WRT the multiwave issue, I don't think the PPP adds enough 3rd harmonic distortion to pose a danger to audio equipment. In fact, that was my main criticism of it, that it doesn't do much. I think what it does is add just 3% distortion or less (maybe it is 1.5%, can't remember, this was actually measured in the review by Martin Collums, who hated the feature). It does seem kind of pointless to start with a typical AC line with 3% harmonic distortion, reduce the distortion back to 0.3%, then boost it back up to 3%. But if, say, you have gotten used to the higher voltage on your B+ rails due to line distortion, the PPP could reduce the voltage leaving you with worse sound, so multiwave brings back the higher voltage that you had gotten used to.
Also, distortion is more complex than a single number.
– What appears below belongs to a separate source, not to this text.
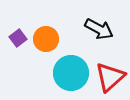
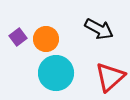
purple square: moved 1 px up
cyan circle: moved 15 px left
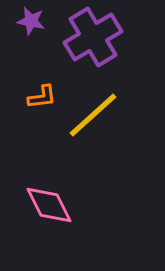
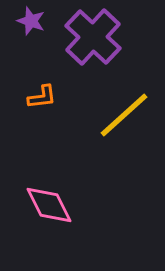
purple star: rotated 8 degrees clockwise
purple cross: rotated 16 degrees counterclockwise
yellow line: moved 31 px right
The actual line distortion may include 5th harmonic, 7th harmonic, etc. Very high harmonics are more likely to get past the transformer in a linear power supply. So you have replaced a mishmash of harmonics with pure 3rd. Is that better than no distortion? Well I'm glad to have the choice, and actually I'd also like to vary the amount of distortion up to the 10% that we've heard here as being safe, or perhaps up to 6% just to be sure it's safe. And also lower.
I would agree in some sense the distortion reducing thing sounds overrated, but reducing noise is important, eliminating fluctuations and transients is important, and especially improving line regulation is important. All of PS Audio's regenerators do all these things within their limits. As has been said, the benefit of these changes may not be very important for switching power supplies, but most of the better audio equipment has linear supplies, and most audio power amplifiers have linear power supplies with unregulated HV rails, where the improvement could be noticeable.
I've done a lot of audio measuring, and I've tended to notice a lot of equipment has noticeable noise at 60Hz and harmonics way up. I'm talking about very nice equipment too. Now it's possible most of this is still inadequate power supply design, but it's also possible some of this is getting past the power supply from the line itself, and a clean power line would help.